◆ Work task
All of the data that follows should be given again exactly, without its images.

◆ Supplied records
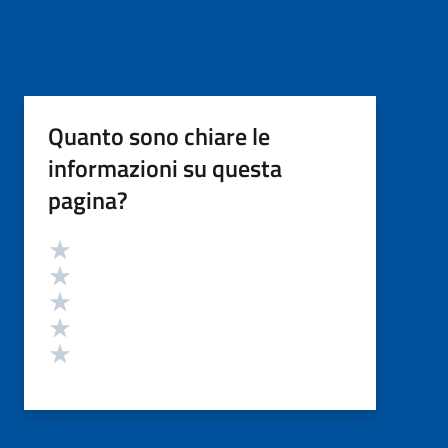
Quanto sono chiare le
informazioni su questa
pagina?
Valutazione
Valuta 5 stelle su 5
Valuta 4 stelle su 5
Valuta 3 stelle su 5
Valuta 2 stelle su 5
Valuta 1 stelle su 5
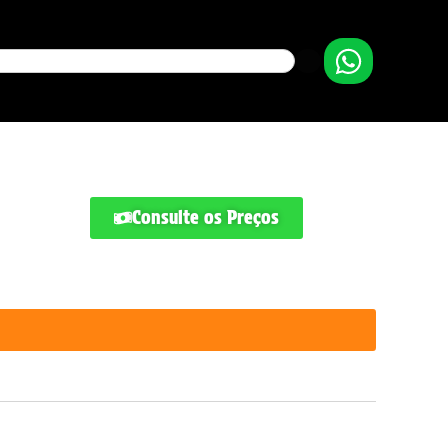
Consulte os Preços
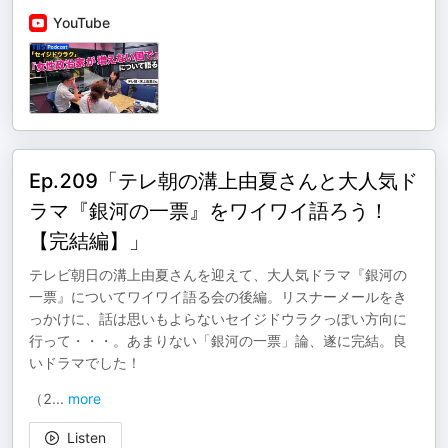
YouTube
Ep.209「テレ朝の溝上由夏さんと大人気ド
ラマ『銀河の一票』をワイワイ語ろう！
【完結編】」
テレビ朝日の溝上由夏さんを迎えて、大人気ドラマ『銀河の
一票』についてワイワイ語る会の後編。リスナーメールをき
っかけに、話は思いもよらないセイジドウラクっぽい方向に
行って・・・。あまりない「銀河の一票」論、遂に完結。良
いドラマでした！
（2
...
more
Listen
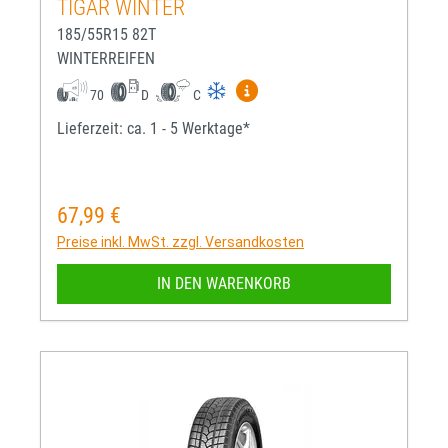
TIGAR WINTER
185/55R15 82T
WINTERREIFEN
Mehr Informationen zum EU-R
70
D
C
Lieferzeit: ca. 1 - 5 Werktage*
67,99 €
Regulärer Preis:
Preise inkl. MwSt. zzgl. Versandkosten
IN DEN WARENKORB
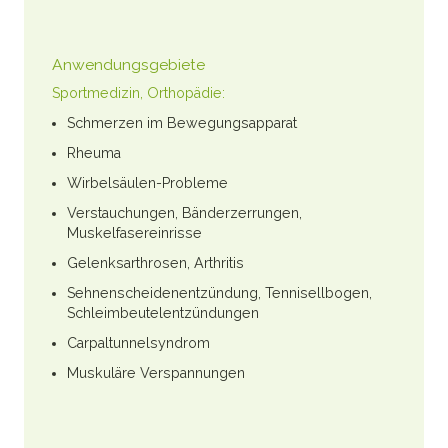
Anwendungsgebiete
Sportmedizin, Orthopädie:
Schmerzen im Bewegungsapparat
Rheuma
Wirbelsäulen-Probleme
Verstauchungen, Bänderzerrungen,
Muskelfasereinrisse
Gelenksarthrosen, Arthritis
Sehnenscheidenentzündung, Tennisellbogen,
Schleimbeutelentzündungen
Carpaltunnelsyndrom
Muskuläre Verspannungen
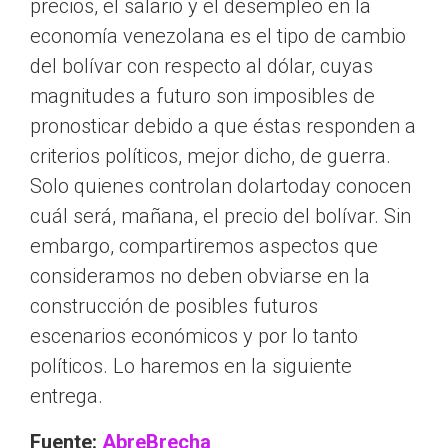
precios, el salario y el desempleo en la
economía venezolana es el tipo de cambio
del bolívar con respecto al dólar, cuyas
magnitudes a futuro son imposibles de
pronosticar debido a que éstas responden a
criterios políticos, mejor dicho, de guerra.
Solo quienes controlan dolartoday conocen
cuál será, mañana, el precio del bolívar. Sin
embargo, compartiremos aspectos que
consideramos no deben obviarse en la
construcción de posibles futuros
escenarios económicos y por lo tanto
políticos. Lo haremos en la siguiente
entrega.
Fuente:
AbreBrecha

◆ Problem solution
Quanto sono chiare le
informazioni su questa
pagina?
Valutazione
Valuta 5 stelle su 5
Valuta 4 stelle su 5
Valuta 3 stelle su 5
Valuta 2 stelle su 5
Valuta 1 stelle su 5
Consulte os Preços
YouTube
Ep.209「テレ朝の溝上由夏さんと大人気ド
ラマ『銀河の一票』をワイワイ語ろう！
【完結編】」
テレビ朝日の溝上由夏さんを迎えて、大人気ドラマ『銀河の
一票』についてワイワイ語る会の後編。リスナーメールをき
っかけに、話は思いもよらないセイジドウラクっぽい方向に
行って・・・。あまりない「銀河の一票」論、遂に完結。良
いドラマでした！
（2
...
more
Listen
TIGAR WINTER
185/55R15 82T
WINTERREIFEN
Mehr Informationen zum EU-R
70
D
C
Lieferzeit: ca. 1 - 5 Werktage*
67,99 €
Regulärer Preis:
Preise inkl. MwSt. zzgl. Versandkosten
IN DEN WARENKORB
Anwendungsgebiete
Sportmedizin, Orthopädie:
Schmerzen im Bewegungsapparat
Rheuma
Wirbelsäulen-Probleme
Verstauchungen, Bänderzerrungen,
Muskelfasereinrisse
Gelenksarthrosen, Arthritis
Sehnenscheidenentzündung, Tennisellbogen,
Schleimbeutelentzündungen
Carpaltunnelsyndrom
Muskuläre Verspannungen
precios, el salario y el desempleo en la
economía venezolana es el tipo de cambio
del bolívar con respecto al dólar, cuyas
magnitudes a futuro son imposibles de
pronosticar debido a que éstas responden a
criterios políticos, mejor dicho, de guerra.
Solo quienes controlan dolartoday conocen
cuál será, mañana, el precio del bolívar. Sin
embargo, compartiremos aspectos que
consideramos no deben obviarse en la
construcción de posibles futuros
escenarios económicos y por lo tanto
políticos. Lo haremos en la siguiente
entrega.
Fuente:
AbreBrecha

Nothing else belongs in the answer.